The political and social model for Vanvitelli’s palace was Versailles, which, though strikingly different in its variety and disposition, solves similar problems of assembling and providing for king, court and government in a massive building with the social structure of a small city, confronting a baroque view of a highly subordinated nature, la nature forcée. This was part of the entire concept of the palace when it was first proposed by Mario Gioffredo sometime in 1750. According to Hersey, the proposal envisaged a palace “that was a virtual city, housing not just the court and king but all the main political and cultural elites of the Kingdom of the Two Sicilies – university, museum, library, cabinet bureaus, military high commands, and so on.“
Another of the king’s primary objects was to have a magnificent new royal court and administrative center for the kingdom in a location protected from sea attack, and distant from the revolt-prone and congested city of Naples.
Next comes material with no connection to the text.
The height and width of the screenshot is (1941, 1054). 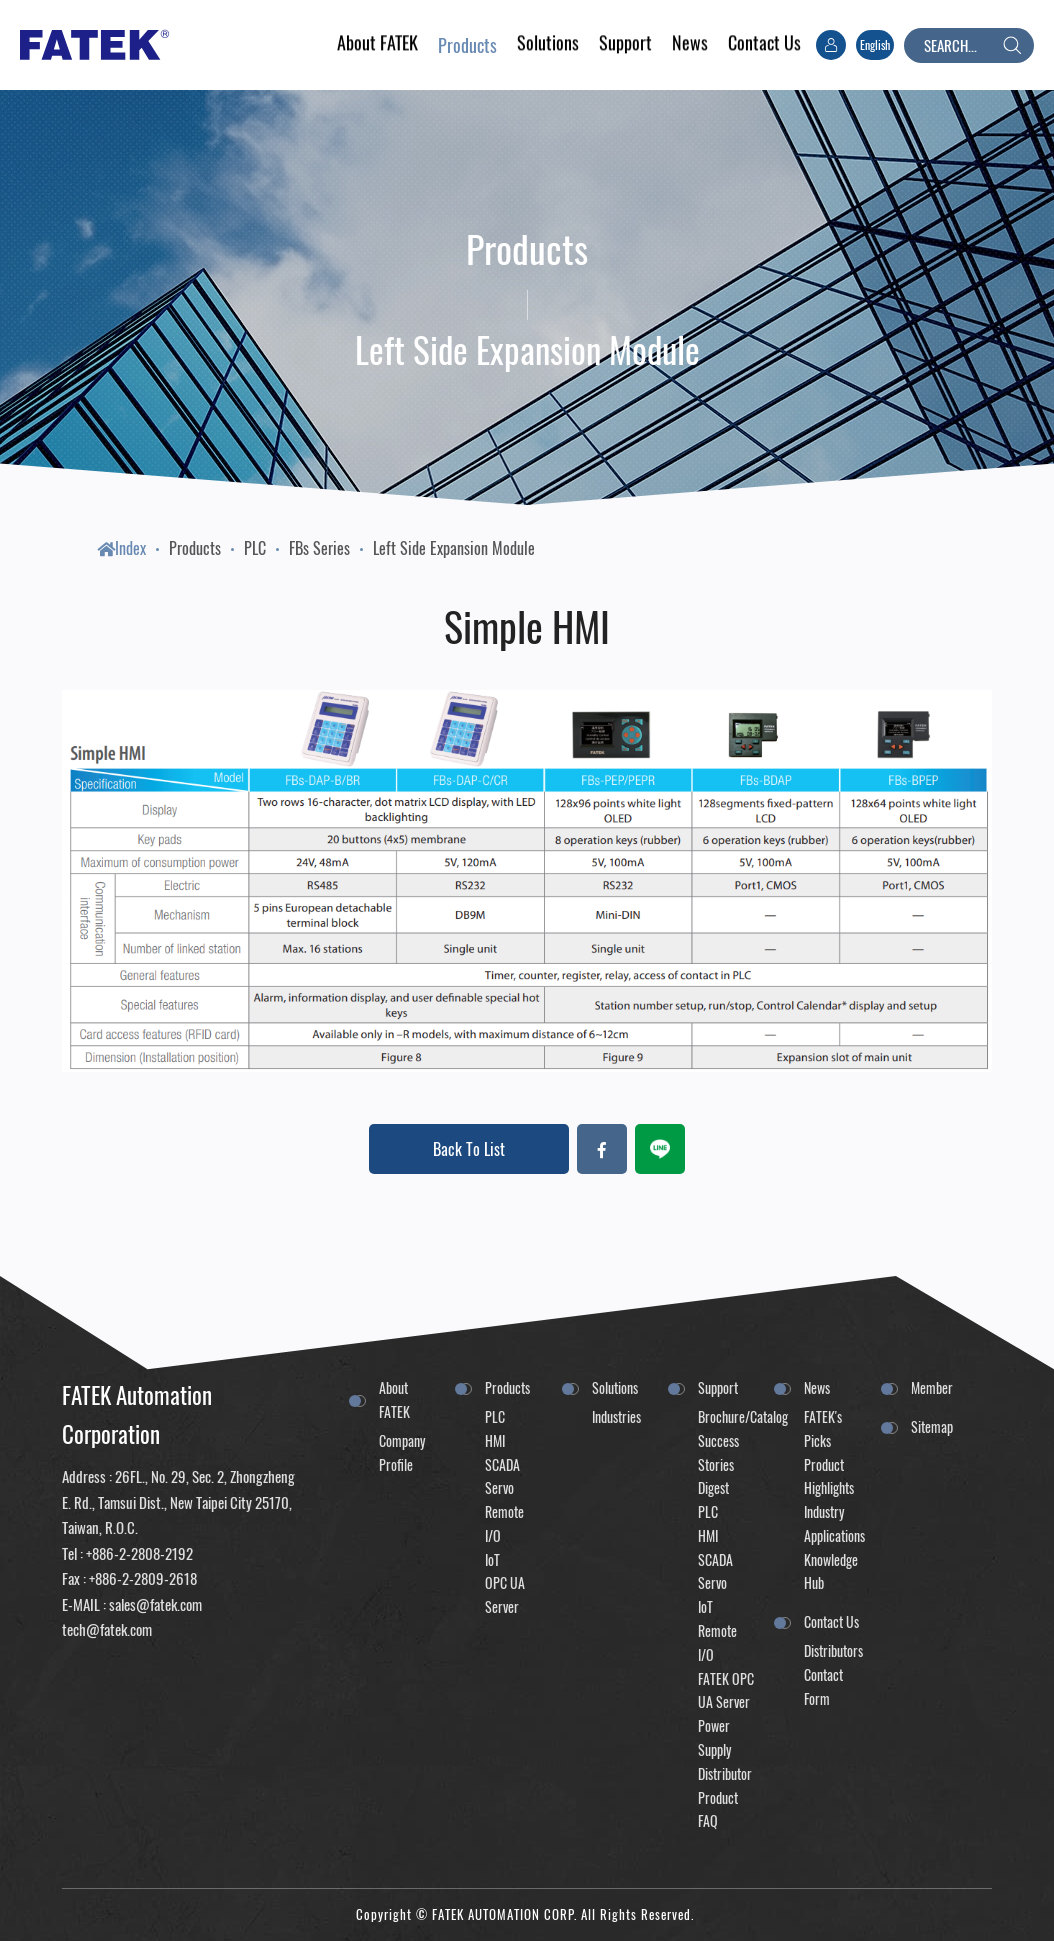 I want to click on Contact Us, so click(x=831, y=1621).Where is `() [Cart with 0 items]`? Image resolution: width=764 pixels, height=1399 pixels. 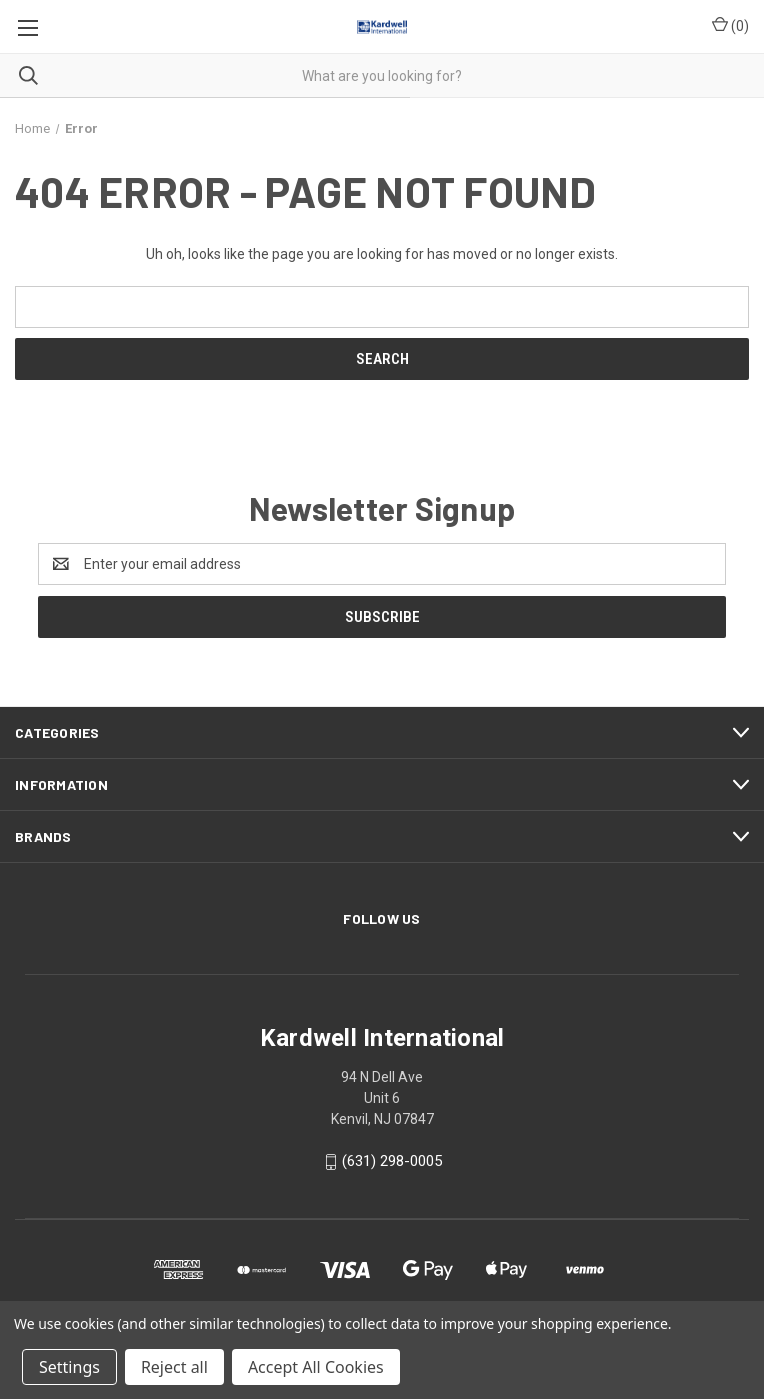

To provide the king with suitable protection, troop barracks were housed within the palace.
The palace has 5 floors, 1,200 rooms, including two dozen state apartments, a large library, and a theatre modelled after the Teatro San Carlo of Naples. A monumental avenue that would run 20 kilometers between the palace and Naples was planned but never realized.
Caserta is by far the largest royal palace in the world in terms of volume, with more than 2 million m³. Behind the façades of its matching segmental ranges of outbuildings that flank the giant forecourt, a jumble of buildings arose to facilitate daily business. The palace encloses four courts that feature what scholars describe as well-proportioned interior that evoke a monotonous dignity, unique in its time.
Of all the royal residences inspired by the Palace of Versailles, the Reggia of Caserta is the one that bears the greatest resemblance to the original model: the unbroken balustraded skyline and the slight break provided by pavilions within the long, somewhat monotonous façade.
As at Versailles, a large aqueduct was required to bring water for the prodigious water displays. Like its French predecessor, the palace was intended to display the power and grandeur of an absolute Bourbon monarchy. A solecism at Caserta is that above the piano reale, the King’s floor, is another floor of equal magnificence. The royal palace has more than 40 monumental rooms completely decorated with frescoes when, in comparison, Versailles counts only 22 monumental rooms.
The Garden
The garden, a typical example of the baroque extension of formal vistas, stretches for 120 ha, partly on hilly terrain. It is also inspired by the park of Versailles.
The park starts from the back façade of the palace, flanking a long alley with artificial fountains and cascades.
There is a botanical garden, called “The English Garden“, in the upper part designed in the 1780s by Carlo Vanvitelli and the German-born botanist, nurseryman, plantsman-designer, John Graefer, trained in London and recommended to Sir William Hamilton by Sir Joseph Banks.
The fountains and cascades, each filling a vasca (basin), with architecture and hydraulics by Luigi Vanvitelli at intervals along a wide straight canal that runs to the horizon, rivalled those at Peterhof outside St. Petersburg. These include:
- The Fountain of Diana and Actaeon;
- The Fountain of Venus and Adonis (1770–80);
- The Fountain of the Dolphins (1773–80);
- The Fountain of Aeolus;
- The Fountain of Ceres.
A large number of figures from classical Antiquity were modelled by Gaetano Salomone for the gardens of the Reggia, and executed by large workshops.
Contemporary observers noted that the Caserta surpassed all other royal palaces in Europe, including its models, on one particular aspect: the combination of completeness and stateliness.